J’ai voulu écrire ce roman avec ces noms [Sékou Touré, Houphouët-Boigny, Bokassa, Mobutu], mais mon éditeur m’en a dissuadé. Selon lui, cela risquait d’entraîner de graves conflits juridiques. J’ai voulu alors conserver quelques-uns, tels Houphouët-Boigny, Mobutu, Hassan II, Bokassa… Cela n’a pas marché non plus. J’ai gardé toutefois certains de leurs totems : le léopard, le caïman, l’hyène, etc. Officiellement, il ne s’agit pas de dirigeants africains [13].

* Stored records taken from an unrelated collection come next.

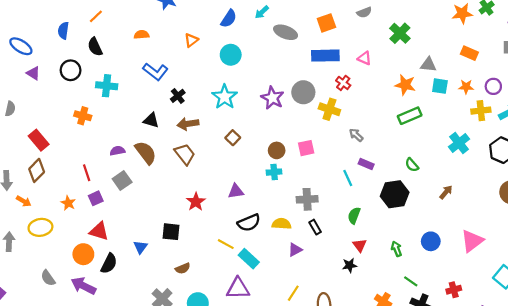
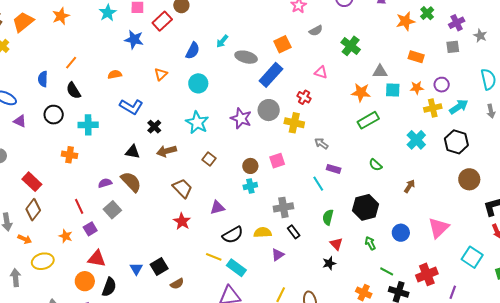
blue rectangle: (325, 56) -> (271, 75), moved, turned -40
brown trapezoid: (185, 154) -> (182, 188), moved
black hexagon: (395, 194) -> (366, 207), moved
black square: (171, 232) -> (159, 267), moved, turned -30
red cross: (454, 290) -> (427, 274), size x1.5

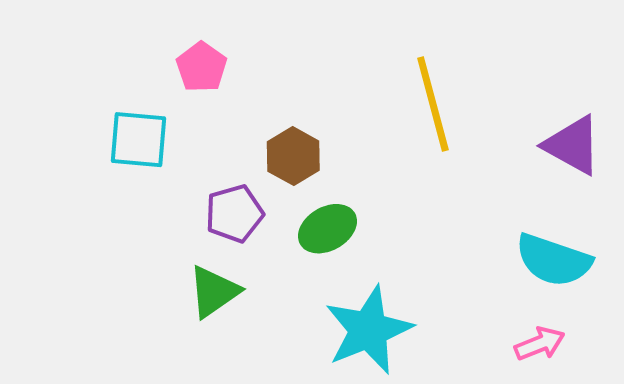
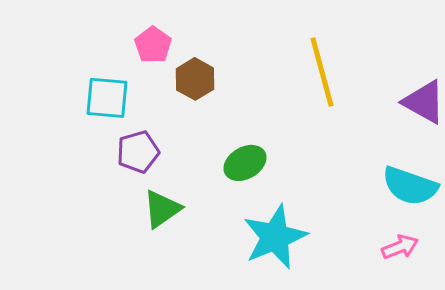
brown hexagon: (293, 156) -> (195, 79), moved
purple pentagon: (234, 214) -> (138, 152), moved

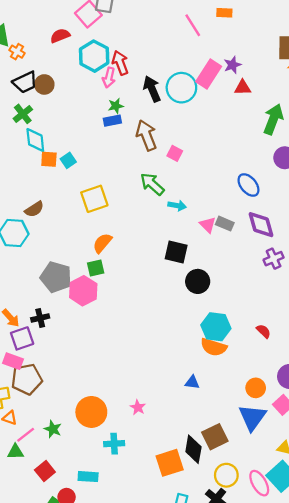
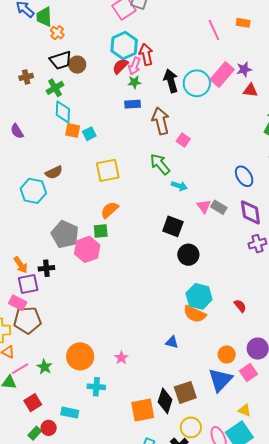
red semicircle: (60, 36) -> (120, 66), moved, turned -30
green star: (116, 106) -> (134, 82), moved

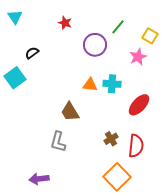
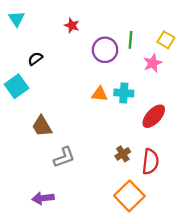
green line: (118, 27) -> (131, 40), moved, turned -35
brown trapezoid: (70, 112) -> (42, 126), moved
gray L-shape: (58, 142) -> (64, 157), turned -125

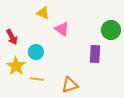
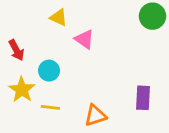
green circle: (111, 30) -> (152, 16), moved
purple rectangle: (95, 54) -> (143, 98), moved

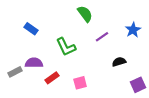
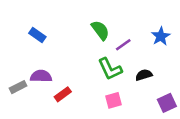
green semicircle: (85, 14) -> (100, 30), moved
green L-shape: (66, 47) -> (110, 69), moved
pink square: (80, 83) -> (114, 100), moved

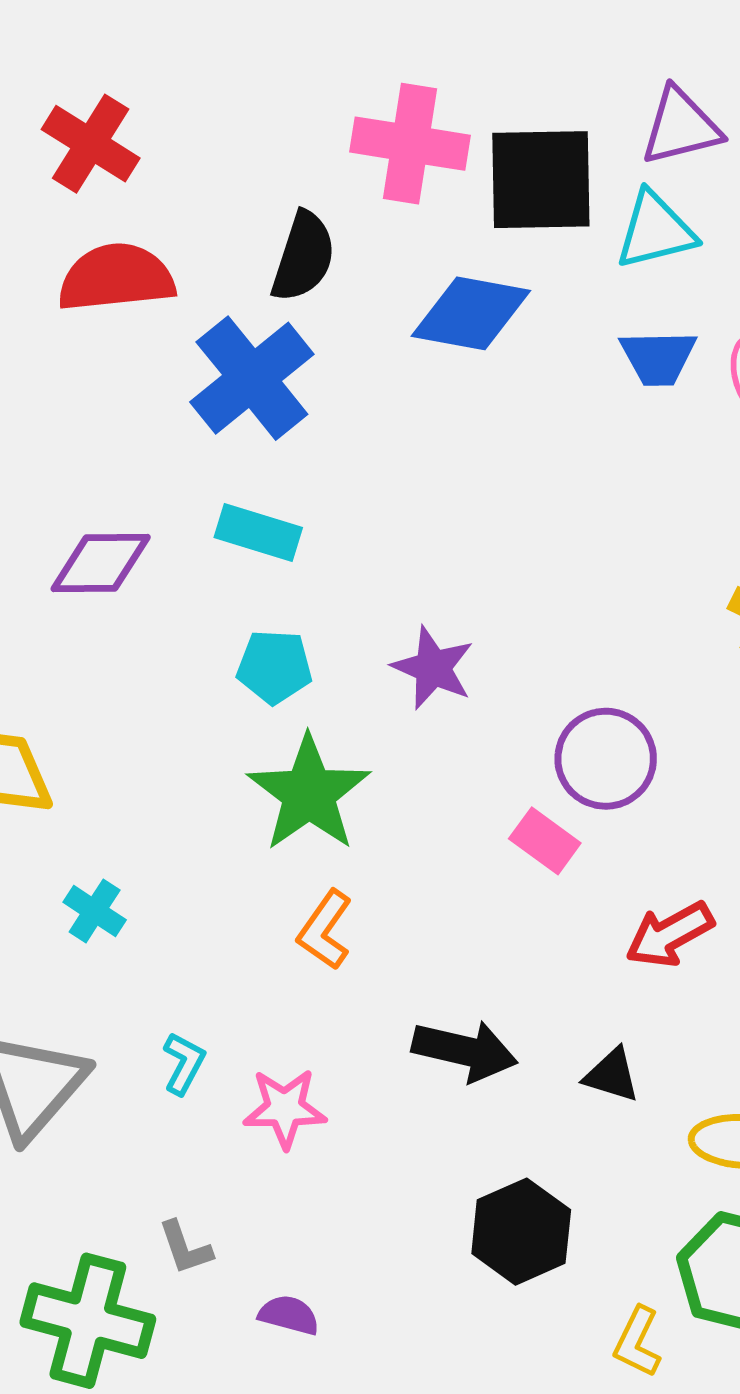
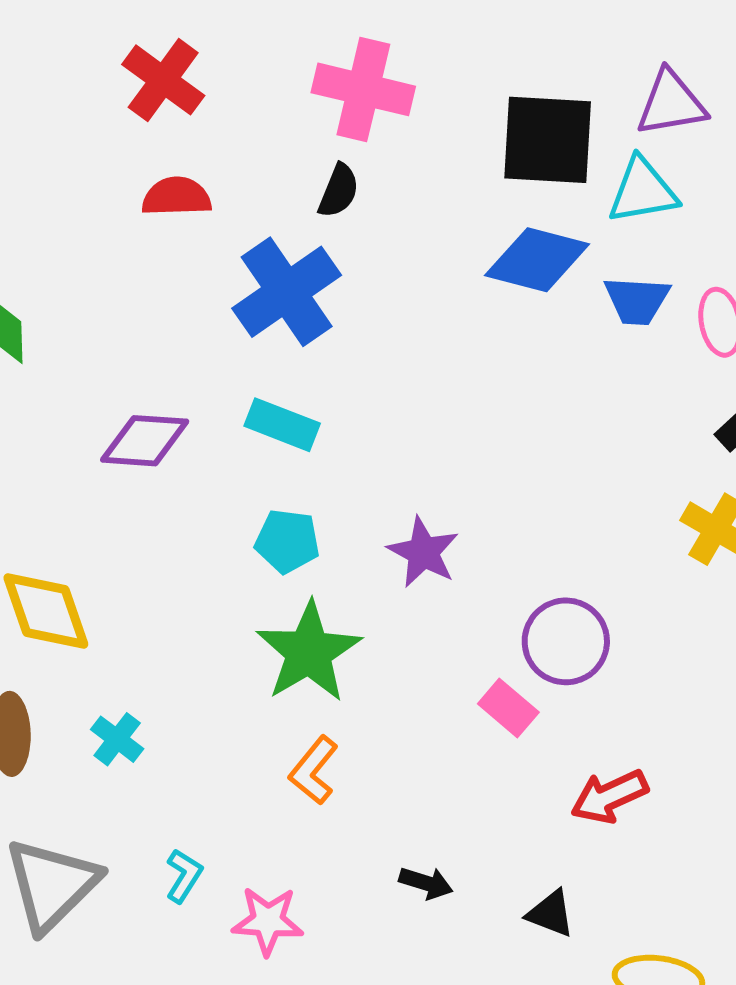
pink cross: (410, 144) -> (363, 89), moved
black semicircle: (303, 257) -> (339, 191), size x0.7
red semicircle: (116, 278) -> (177, 197), size x0.7
blue diamond: (471, 313) -> (537, 260), moved
black arrow: (465, 1051) -> (426, 883), size x0.6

Même si, sur le plan de la fiction, le roman se joue dans l’imaginaire République du Golfe, il se voit instillé d’un regard kaléidoscopique qui, d’une part, couvre un espace géographique hétérogène allant de l’Afrique subsaharienne au Maghreb, qui, de l’autre, dévoile des pratiques magico-religieuses du pouvoir telles que l’actualité politique les donne à vivre dans la plupart des pays africains avec des magiciens au service des chefs d’État, certains ayant même rang de ministre d’État [14]. Ainsi, le fameux marabout Bokano Yacouba rassemble tous les traits du marabout de l’ex-président nigérien Senyi Kountché, Oumarou Amadou Bonkano [15].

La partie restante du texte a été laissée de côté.